(Data extracted from a collection)
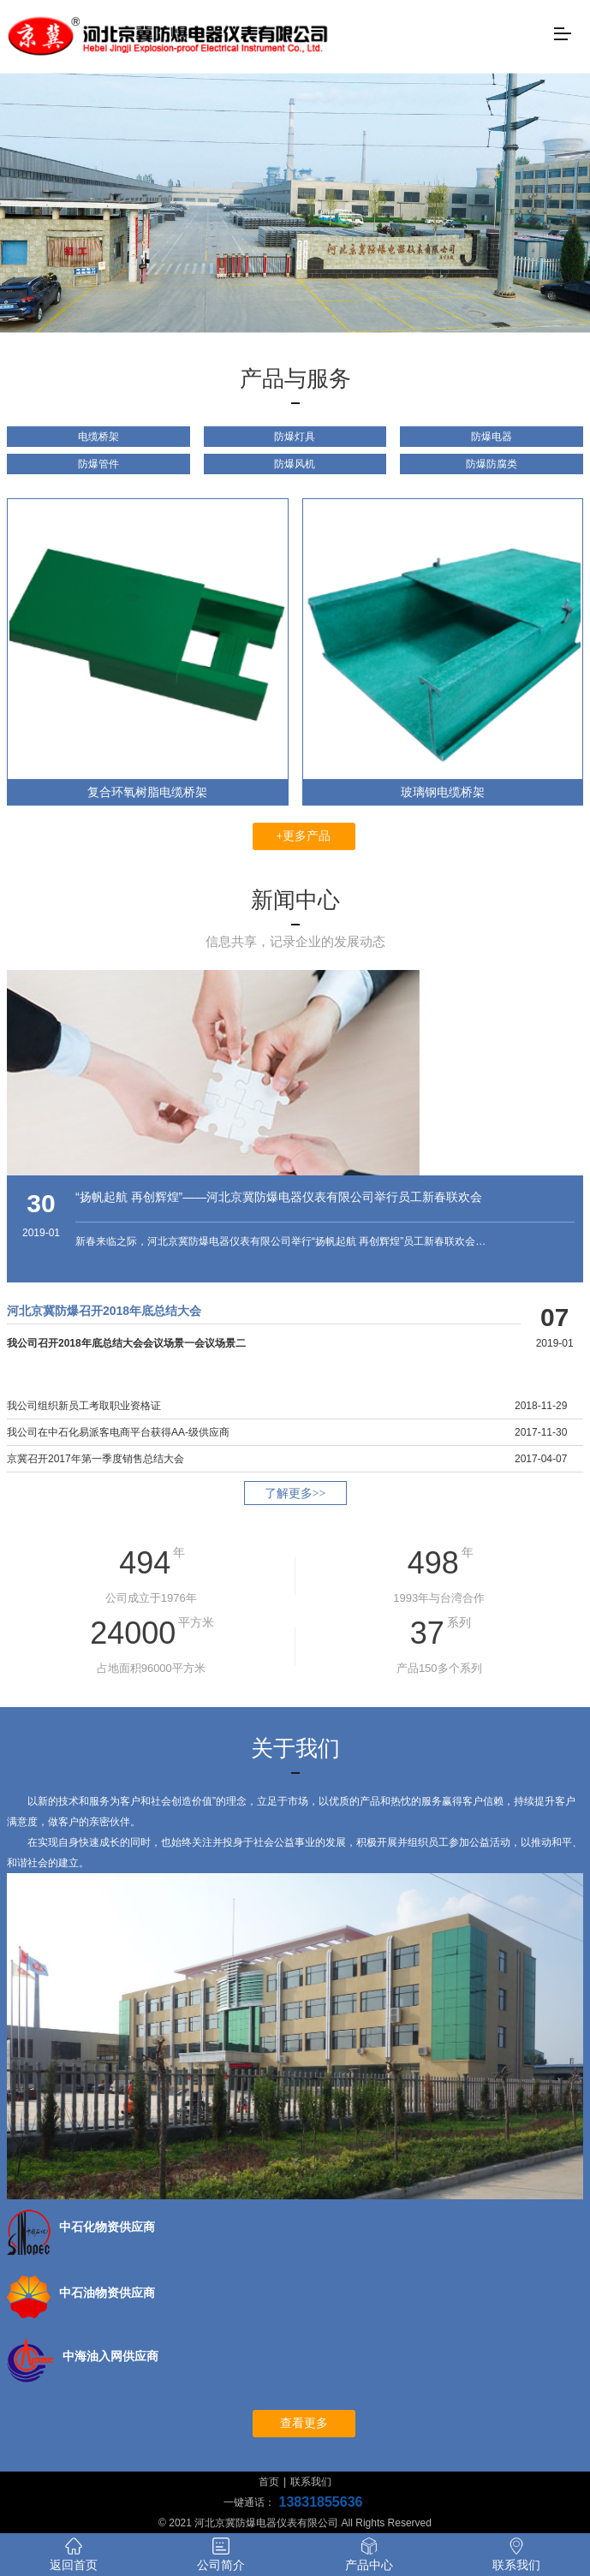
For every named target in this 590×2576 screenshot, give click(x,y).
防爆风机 (294, 464)
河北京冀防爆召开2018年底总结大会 (104, 1311)
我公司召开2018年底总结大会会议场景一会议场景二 (126, 1343)
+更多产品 (304, 836)
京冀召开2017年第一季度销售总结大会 (95, 1459)
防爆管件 (98, 464)
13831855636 (321, 2502)
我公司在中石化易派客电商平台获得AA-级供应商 (118, 1432)
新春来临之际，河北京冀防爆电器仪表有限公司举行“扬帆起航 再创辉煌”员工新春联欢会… (280, 1241)
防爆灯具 (294, 437)
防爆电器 (491, 437)
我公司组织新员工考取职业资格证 (84, 1406)
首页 (269, 2482)
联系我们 (310, 2482)
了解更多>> (295, 1493)
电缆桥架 (98, 437)
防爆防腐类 (491, 464)
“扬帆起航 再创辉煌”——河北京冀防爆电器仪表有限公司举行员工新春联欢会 (278, 1197)
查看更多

● TASK: Locate "首页 (269, 2482)" in the data above. Then repeat, exactly, its line and each line after it through the last, adding nothing.

● SOLUTION BELOW:
首页 (269, 2482)
联系我们 (310, 2482)
了解更多>> (295, 1493)
电缆桥架 (98, 437)
防爆防腐类 (491, 464)
“扬帆起航 再创辉煌”——河北京冀防爆电器仪表有限公司举行员工新春联欢会 (278, 1197)
查看更多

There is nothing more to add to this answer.